Claudia decides it is time for Lestat to go. His hold over their makeshift family and especially Louis’ heart has become too much for her to handle. With Claudia, the TV series making her slightly older and more world-weary has allowed her own narrative as the “child” in the middle of an abusive relationship that much more interesting. She clearly sees Lestat’s dark hold over Louis as a hindrance to them ever having a life of their own. So, she engages in a game of 4D chess against her maker in order to get him to drink poisoned blood at a party. In the novel on which the show is based, Claudia does it all, including slitting Lestat’s throat, on her own.

In the show, in an emotional moment, Louis is the one who does it, highlighting Louis’s feelings about Lestat and their love language of pain, death, and brutality. Lestat says he’s glad it was him as it happens, and it is such good acting!

“I was a mess,” Anderson said about filming the scene to Variety. “I cried my eyes out… I’m not a method actor, I want to be conscious of what I’m doing. But I kind of lost myself in those scenes. I got very freaked out by the idea of it all ending, and also doing this to Sam — because it means this dynamic is going to change next year. It’s going to be different. It kind of had to be done at my hand, and that was heartbreaking.”

Series creator Rolin Jones explained that this change was part of taking the subtext of the relationship and really making it the emotional focus on the story. “I think [Lestat] accepts that Louis is going to kill him, and understands, very much in that last moment, that he needs to do this,” Sam Reid said in the same Variety interview. “Where he is right now is a very dark, fucked-up place, and you sort of need this iteration of him to die.”

They also decided not to pretend like Lestat was actually dead—a really good choice, because I don’t think any of us want less of Reid’s amazing Lestat. We will be able, now, to maybe include some of his own backstory, which appears in The Vampire Lestat novel, sooner rather than latter.

The finale also validated Rashid/Armand truthers when it was revealed that the character, played by Assad Zaman, are one and the same. We end the season with Louis calling Armand the “love of his life,” meaning that we are going to see Louis go from a powerful white vampire lover, to an even more powerful vampire man of color. It is such a compelling dynamic, especially since, in the novel, Armand has the form of a red-haired boy. Oh no, more redhead erasure.

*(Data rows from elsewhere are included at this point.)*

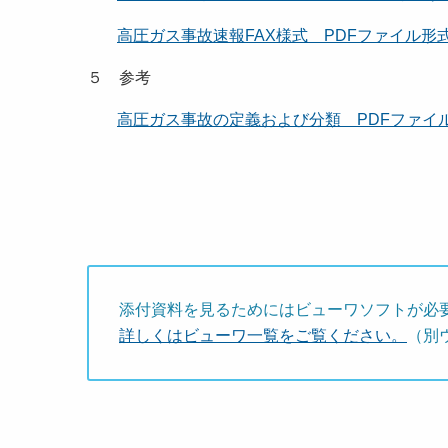
高圧ガス事故速報FAX様式 PDFファイル形式 [
５ 参考
高圧ガス事故の定義および分類 PDFファイル [
添付資料を見るためにはビューワソフトが必
詳しくはビューワ一覧をご覧ください。
（別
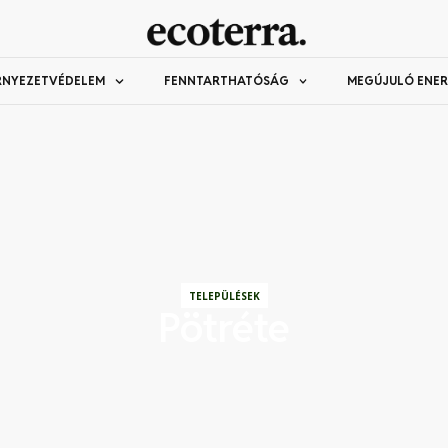
RNYEZETVÉDELEM
FENNTARTHATÓSÁG
MEGÚJULÓ ENER
TELEPÜLÉSEK
Pötréte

“They’ve been in a relationship for a long time, these two,” Anderson says. “You have to assume the way Louis is now has a lot to do with his relationship with Armand, probably even more than his relationship with Lestat.”

While it seems very unlikely we are going to get a straightforward adaptation of every novel in the series, Jones has spoken about season one being informed by multiple texts: “[…] we are going to do things that are wildly loyal, and really try to squeeze out every beautiful piece of prose in that second half of the book — and we are going to do some other things the book didn’t do, mostly based on where the books go from here. Books 2, 3 and 6 really inform all the decisions we made in Season 1, and a lot of the decisions we are making in Season 2.”

It will be interesting seeing Armand and Louis’s relationship unfold, especially because there was so much heightened emotion around Louis and Lestat. Knowing Armand was there the whole time during the interview also makes me wonder how much of an unreliable narrator Louis was being? How do you tell the story of your great epic love right beside the person you are calling the love of your life?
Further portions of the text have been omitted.